*** Information shown ***

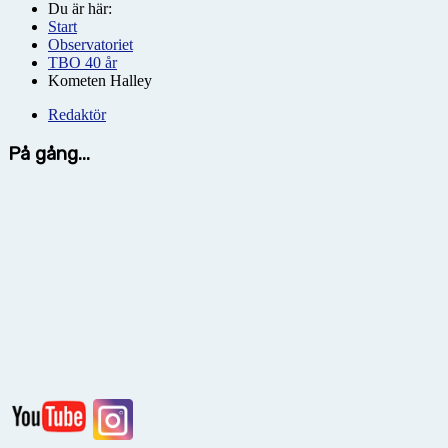
Du är här:
Start
Observatoriet
TBO 40 år
Kometen Halley
Redaktör
På gång...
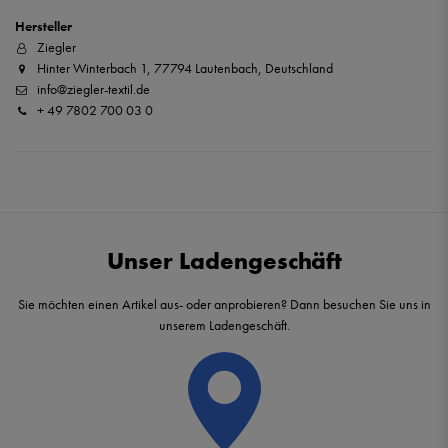
Hersteller
Ziegler
Hinter Winterbach 1, 77794 Lautenbach, Deutschland
info@ziegler-textil.de
+ 49 7802 700 03 0
Unser Ladengeschäft
Sie möchten einen Artikel aus- oder anprobieren? Dann besuchen Sie uns in
unserem Ladengeschäft.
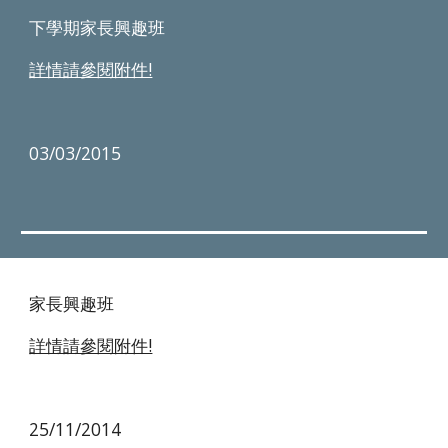
下學期家長興趣班
詳情請參閱附件!
03/03/2015 
家長興趣班
詳情請參閱附件!
25/11/2014 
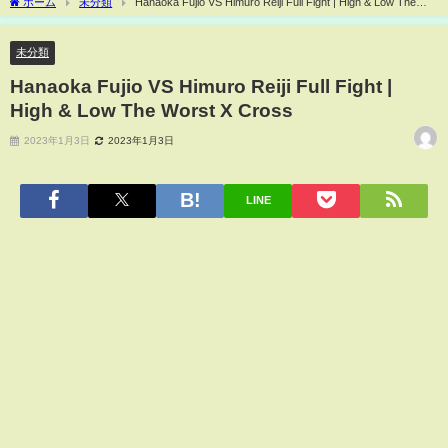
ホーム
未分類
Hanaoka Fujio VS Himuro Reiji Full Fight | High & Low The
Worst X Cross
未分類
Hanaoka Fujio VS Himuro Reiji Full Fight |
High & Low The Worst X Cross
2023年1月3日
2023年1月3日
LINE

***

### Brief
Gather all lines of the records that include the word "Reiji".

### Result of this exercise
Hanaoka Fujio VS Himuro Reiji Full Fight | High & Low The
Hanaoka Fujio VS Himuro Reiji Full Fight |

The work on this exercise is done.